Results of `spmm` over `bool` tensors on a GPU are different from CPU

migalkin commented 2 years ago

There seems to be something weird happening when executing spmm over Boolean tensors on a GPU. We have a use-case when we could save a lot of memory and compute having both values and matrix as a bool tensor, but executing the same operation over those tensors on a CPU and GPU lead to surprisingly different results.

I could reproduce it even with the adjacency matrix from the README

>>> import torch
>>> from torch_sparse import spmm
>>> index = torch.tensor([[0,0,1,2,2],[0,2,1,0,1]])
>>> value = torch.tensor([True, True, True, True, True],dtype=torch.bool)
>>> matrix = torch.tensor([[True, False],[True, True], [False, True]],dtype=torch.bool)
>>> spmm(index, value, 3, 3, matrix)
tensor([[True, True],
        [True, True],
        [True, True]])
>>> spmm(index.cuda(), value.cuda(), 3, 3, matrix.cuda())
tensor([[ True, False],
        [ True,  True],
        [ True, False]], device='cuda:0')

spmm results are obviously different 🤔

The only workaround I found so far is to convert values and matrix to float or int and then convert the resulting tensor to bool through a comparison, but that effectively removes all the benefits of doing spmm over binary tensors 🤔

>>> spmm(index.cuda(), value.float().cuda(), 3, 3, matrix.float().cuda()) > 0.0
tensor([[True, True],
        [True, True],
        [True, True]], device='cuda:0')

My environment is as following with CUDA 10.2

torch               1.11.0
torch-cluster       1.6.0
torch-geometric     2.0.4
torch-scatter       2.0.9
torch-sparse        0.6.13
torch-spline-conv   1.2.1

rusty1s commented 2 years ago

Sorry for the late reply.

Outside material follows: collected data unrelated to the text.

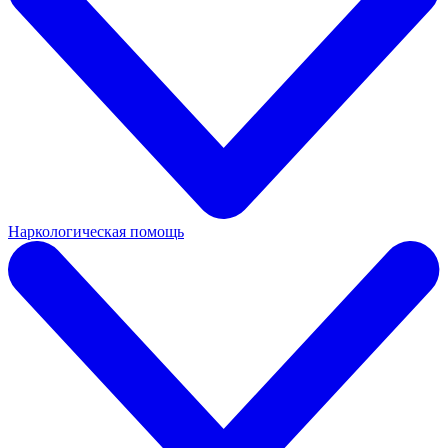
Наркологическая помощь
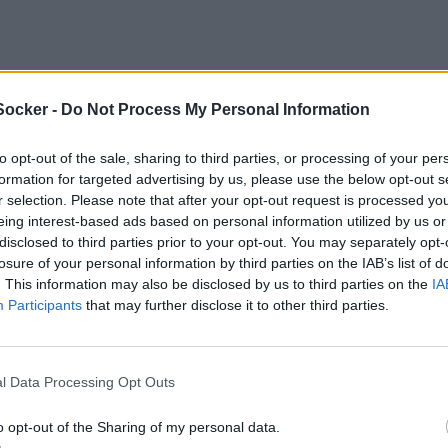
Socker -
Do Not Process My Personal Information
to opt-out of the sale, sharing to third parties, or processing of your per
formation for targeted advertising by us, please use the below opt-out s
r selection. Please note that after your opt-out request is processed y
eing interest-based ads based on personal information utilized by us or
disclosed to third parties prior to your opt-out. You may separately opt-
losure of your personal information by third parties on the IAB’s list of
. This information may also be disclosed by us to third parties on the
IA
Participants
that may further disclose it to other third parties.
l Data Processing Opt Outs
o opt-out of the Sharing of my personal data.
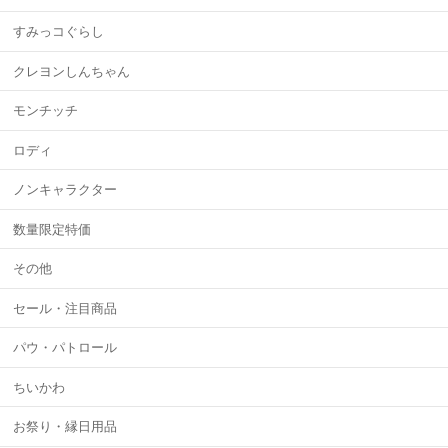
すみっコぐらし
クレヨンしんちゃん
モンチッチ
ロディ
ノンキャラクター
数量限定特価
その他
セール・注目商品
パウ・パトロール
ちいかわ
お祭り・縁日用品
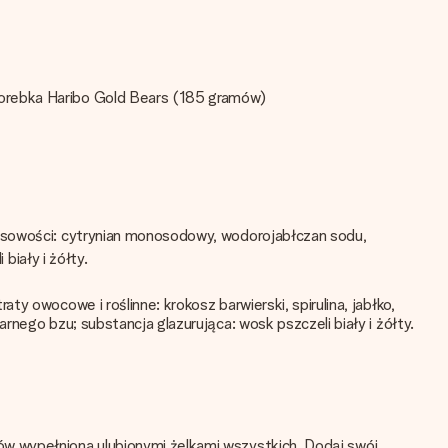
torebka Haribo Gold Bears (185 gramów)
wasowości: cytrynian monosodowy, wodorojabłczan sodu,
biały i żółty.
y owocowe i roślinne: krokosz barwierski, spirulina, jabłko,
rnego bzu; substancja glazurująca: wosk pszczeli biały i żółty.
ów wypełniona ulubionymi żelkami wszystkich. Dodaj swój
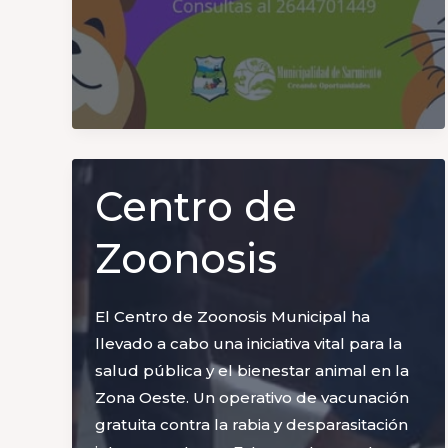
Centro de
Zoonosis
El Centro de Zoonosis Municipal ha
llevado a cabo una iniciativa vital para la
salud pública y el bienestar animal en la
Zona Oeste. Un operativo de vacunación
gratuita contra la rabia y desparasitación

It looks like this line and this line can not properly handle bool. Not sure what I can do about this since they are both delegated to PyTorch.

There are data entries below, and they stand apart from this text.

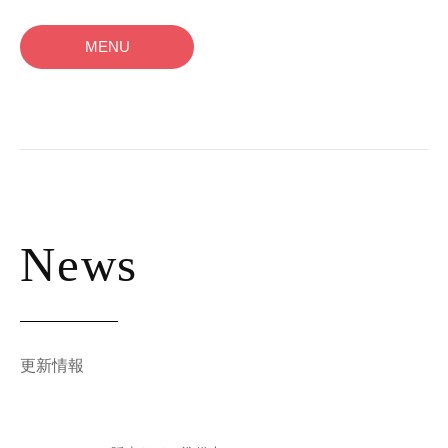
MENU
News
更新情報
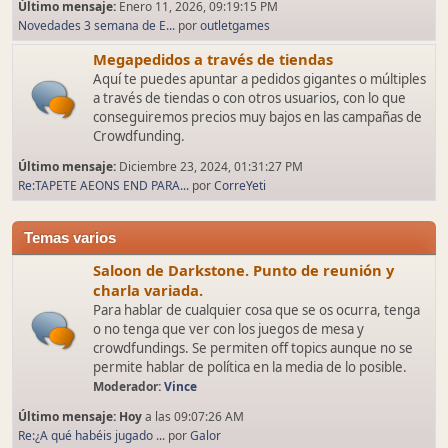
Último mensaje:
Enero 11, 2026, 09:19:15 PM
Novedades 3 semana de E...
por
outletgames
Megapedidos a través de tiendas
Aquí te puedes apuntar a pedidos gigantes o múltiples
a través de tiendas o con otros usuarios, con lo que
conseguiremos precios muy bajos en las campañas de
Crowdfunding.
Último mensaje:
Diciembre 23, 2024, 01:31:27 PM
Re:TAPETE AEONS END PARA...
por
CorreYeti
Temas varios
Saloon de Darkstone. Punto de reunión y
charla variada.
Para hablar de cualquier cosa que se os ocurra, tenga
o no tenga que ver con los juegos de mesa y
crowdfundings. Se permiten off topics aunque no se
permite hablar de política en la media de lo posible.
Moderador:
Vince
Último mensaje:
Hoy
a las 09:07:26 AM
Re:¿A qué habéis jugado ...
por
Galor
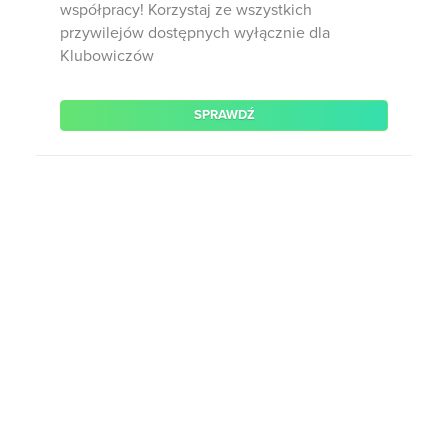
współpracy! Korzystaj ze wszystkich
przywilejów dostępnych wyłącznie dla
Klubowiczów
SPRAWDŹ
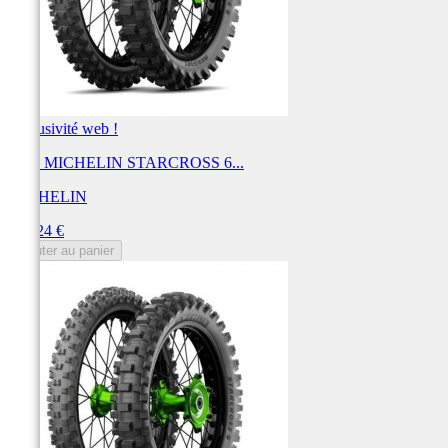
Exclusivité web !
Pneu MICHELIN STARCROSS 6...
MICHELIN
Prix
162,24 €
Ajouter au panier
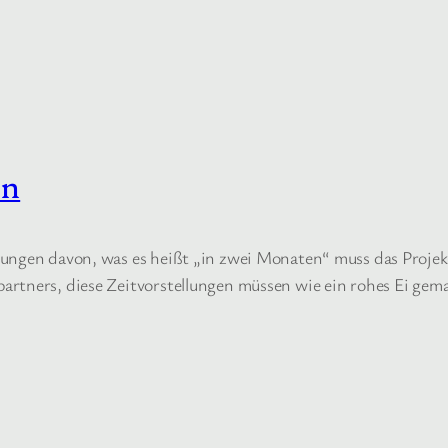
en
lungen davon, was es heißt „in zwei Monaten“ muss das Projek
artners, diese Zeitvorstellungen müssen wie ein rohes Ei ge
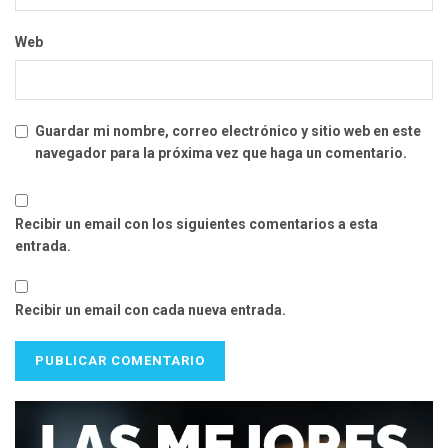
Web
Guardar mi nombre, correo electrónico y sitio web en este
navegador para la próxima vez que haga un comentario.
Recibir un email con los siguientes comentarios a esta
entrada.
Recibir un email con cada nueva entrada.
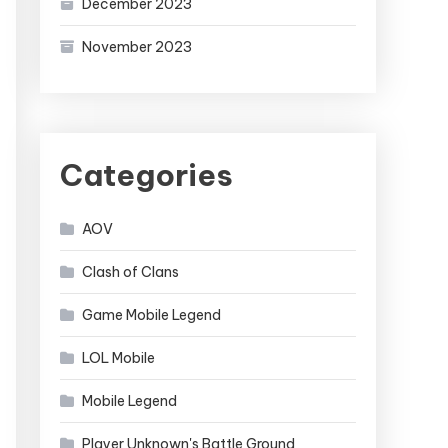
December 2023
November 2023
Categories
AOV
Clash of Clans
Game Mobile Legend
LOL Mobile
Mobile Legend
Player Unknown's Battle Ground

Importantly, I recommend to make use of SparseTensor for these operations:

from torch_sparse import SparseTensor

adj = SparseTensor.from_edge_index(index, value)
out = adj @ matrix

Sadly, it is not implemented for bool either

RuntimeError: "_" not implemented for 'Bool'

due to the way how the PyTorch dispatcher works, see here. We would need to add explicit support for this :(

migalkin commented 2 years ago

Wow, turns out the source of the problem is deeper than I expected and leads to the core of PyTorch! 👀

Okay, then maybe let's just insert a comment somewhere in the spmm function about expected data types of value and matrix? Eg,

value (:class:`Tensor`): The value tensor of sparse matrix. Expected dtypes are float/double/integer. Does not work for bool, half-precision and complex number dtypes

rusty1s commented 2 years ago

Sounds fair. Added the doc-string, see here.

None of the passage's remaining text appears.